Вот и все. Это длинное стихотворение напечатано в сборнике "Стихи 1954 года", то есть это лучшие стихи за прошедший год. Еще стихи - "Спокойнее вдвоем" - о том, что в семье должны быть дети, иначе это не семья. Фельетонно, элементарно, очень затянуто.

Я привожу все эти примеры потому, что без них не будет видно, как он переменился, вырос в ближайшие же годы. В его работе как бы произошел взрыв. Он словно очнулся, излечился - и пошел!

Мы не видели и не знали, что же происходило с ним там, за экраном, за кулисами. Но он вышел к нам другим. И ведь как долго его не было!
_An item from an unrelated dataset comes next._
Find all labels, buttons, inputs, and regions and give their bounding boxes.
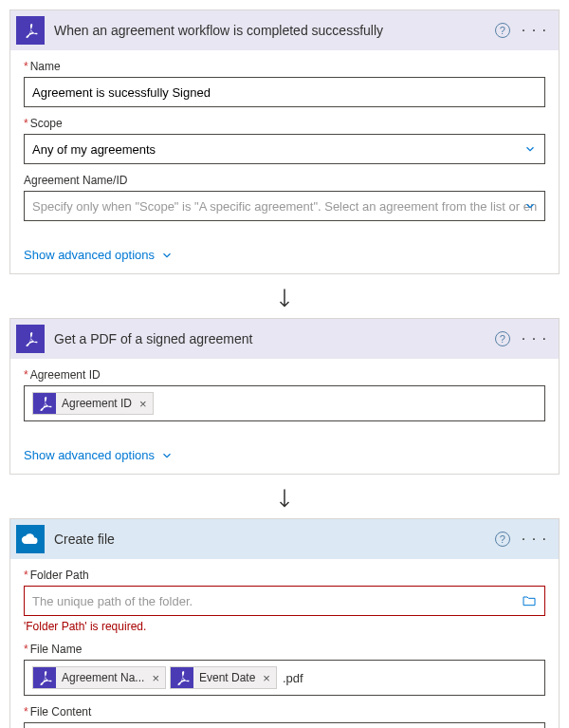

Появляются превосходные его стихи. Об орле, который после выстрела по нему почти в упор, "не оглянувшись даже на стрелка… не торопясь, ушел за облака".

О нищем -

Принимает трешник мой,
Вытертый до дыр,
Словно заработок свой,
Словно я - кассир…

И концовка:

Встреча наша коротка
И нехороша.
У него дрожит рука,
У меня душа.

Его трогательный в своей наивности и вере призыв "Спешите делать добрые дела" обращен, как это бывает, прежде всего к себе самому. И через несколько лет, по сути, то же самое - "Покормите птиц". Короче - будьте лучше!

Вот теперь его поэзии свойственна социальная наполненность.